Extension of School Days to Saturdays, How Smart?

The recent move made by the Anambra State Government to replace Mondays with Saturday lessons for students in public schools, effective Monday October 25, may be a good one on the surface if the disruption of school lessons on Mondays by the sit-at-home directive given by the Indigenous People of Biafra, IPOB, is considered.

That directive which has been largely effective, has led to pupils and students having four days instead of the usual five of academic work. In this respect, it shows a government anxious to make up for lost time and to ensure that our children are not disadvantaged.

In the circular sent out by the state government to this effect, all teachers and pupils were expected to adhere to the new development, with government assuring that quality supervision and every other supervision would now be held on such Saturdays.

According to the Chairman of Anambra State Universal Basic Education Board, (ASUBEB), Chief Patrick Ugboaja, it was a move made after stakeholders in the state met with the government to discuss the way forward for education. He said it was the best decision for the betterment of the children and education in general because of the current situation in the Southeast.

But a further look at it shows a government that may well have succumbed to the power of non-state actors, a development that could well be interpreted as two governments existing in one state. This is fraught with some negative consequences, chief of which is that these non-state actors may become emboldened by this singular ”victory” and come out with more damaging directives.

In any organized society, citizens look up to constituted authorities for direction and leadership but when such authorities abdicate their responsibilities to non-state actors, likely confusion may set in.

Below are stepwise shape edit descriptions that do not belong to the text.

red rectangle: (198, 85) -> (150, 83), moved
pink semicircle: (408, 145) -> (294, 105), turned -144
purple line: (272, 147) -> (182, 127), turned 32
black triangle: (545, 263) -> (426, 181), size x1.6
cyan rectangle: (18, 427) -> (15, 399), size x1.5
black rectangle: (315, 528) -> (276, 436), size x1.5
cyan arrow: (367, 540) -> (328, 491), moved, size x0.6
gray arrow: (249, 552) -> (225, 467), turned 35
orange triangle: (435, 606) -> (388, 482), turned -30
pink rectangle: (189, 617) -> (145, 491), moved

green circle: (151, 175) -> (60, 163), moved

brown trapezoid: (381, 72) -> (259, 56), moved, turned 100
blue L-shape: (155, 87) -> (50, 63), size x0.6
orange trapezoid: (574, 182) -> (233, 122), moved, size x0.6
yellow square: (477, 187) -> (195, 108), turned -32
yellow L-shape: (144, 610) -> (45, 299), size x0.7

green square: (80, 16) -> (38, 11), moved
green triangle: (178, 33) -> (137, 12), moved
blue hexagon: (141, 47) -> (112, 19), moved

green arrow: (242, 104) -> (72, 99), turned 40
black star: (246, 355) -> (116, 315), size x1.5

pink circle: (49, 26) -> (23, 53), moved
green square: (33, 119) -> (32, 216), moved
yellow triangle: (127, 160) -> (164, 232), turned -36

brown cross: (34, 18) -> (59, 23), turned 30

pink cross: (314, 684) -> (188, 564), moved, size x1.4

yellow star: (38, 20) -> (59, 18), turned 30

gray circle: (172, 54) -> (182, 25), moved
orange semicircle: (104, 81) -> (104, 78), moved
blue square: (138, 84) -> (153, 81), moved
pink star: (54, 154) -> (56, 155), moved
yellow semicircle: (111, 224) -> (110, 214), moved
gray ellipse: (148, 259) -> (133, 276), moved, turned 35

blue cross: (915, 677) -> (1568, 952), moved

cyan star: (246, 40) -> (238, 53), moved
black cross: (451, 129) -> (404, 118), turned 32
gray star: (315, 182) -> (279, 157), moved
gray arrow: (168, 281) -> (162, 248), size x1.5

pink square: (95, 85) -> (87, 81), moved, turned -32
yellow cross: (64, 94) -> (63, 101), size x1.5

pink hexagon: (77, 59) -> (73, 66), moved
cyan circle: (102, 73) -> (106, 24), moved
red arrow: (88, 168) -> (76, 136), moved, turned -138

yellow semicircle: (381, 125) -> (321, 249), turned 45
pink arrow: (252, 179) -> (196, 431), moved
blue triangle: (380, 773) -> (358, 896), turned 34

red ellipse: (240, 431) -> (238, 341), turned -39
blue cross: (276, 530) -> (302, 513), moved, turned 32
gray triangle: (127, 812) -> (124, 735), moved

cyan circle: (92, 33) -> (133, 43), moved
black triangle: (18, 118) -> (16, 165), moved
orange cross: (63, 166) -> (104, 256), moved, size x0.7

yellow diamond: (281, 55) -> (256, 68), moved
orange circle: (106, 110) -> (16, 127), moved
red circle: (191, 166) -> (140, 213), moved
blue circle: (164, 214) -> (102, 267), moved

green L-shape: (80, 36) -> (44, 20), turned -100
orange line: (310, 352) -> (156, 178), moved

To say that confusion has not set in these days in the entire Southeast is to be economical with the truth. Many people now plan their activities to avoid them clashing with the sit-at-home days. Even when they do so, emergency sit-at-homes may still be declared and this automatically scuttles the plans of such people.

Indeed, even now, there are rumours of a looming one week sit-at-home to press home the demand for the unconditional release of IPOB leader, Nnamdi Kanu. This invariably brings the conduct of the Anambra State Governorship Election under threat of holding as the planned lockdown begins on the eve of the election.

The situation is further worsened by the fact that anyone could post a voice note on social media, threatening to attack people if they come out on a certain day and many will believe it. That is how bad the situation has become and it all boils down to the failure of government to take decisive actions on this matter when it should. Now, however, it is becoming too late to do so.

Barely a week ago, some idle youths somewhere in Awka went round the community and announced through a town crier that no one should come out the following Monday as they had observed that the people of the are did not observe the Monday sit-at-home. They claimed to have got authority from the community’s monarch.

The next day many shops closed and some roads were barricaded. A woman was fleeced N20, 000 for ”daring” to come out in her vehicle. But investigations by some concerned people discovered that the said monarch who was said to have given the youths authorization did not do so. He also claimed he never heard about any announcement.

It was then that a counter announcement was reportedly made for people to come out. Had those concerned people not taken it upon themselves to counter the action of those youths, they would have succeeded in further bringing pain to peace loving, hardworking citizens.

What those concerned people was perhaps what our government and those of the entire Southeast should have done initially. But not being able to do so eventually emboldened the non-state actors who are now seemingly in control of governance.

This is why the recent directive by the government for schools to commence Saturday lessons appears defeatist. So if another day is yanked off by the non-state actors, does it mean the government will now direct that school days should be extended to Sundays?

We believe that having failed to use its authority to restore sanity in the state, government should have looked for other options, including diplomacy. We have always maintained that there should not be two governments in a state as that comes with attendant dangers.

Giving the impression of succumbing to non-state actors will therefore not solve the problem on the long run. It can only massage the ego of those non-state actors and invite them to continue flexing their muscle.

With the way things are going, the Southeast’s economy will soon collapse and this will only lead to more crime.

Thus while we commend the Anambra State Government for showing concern for our children’s education, we think it should do more to assert its authority before lawlessness overwhelms the state.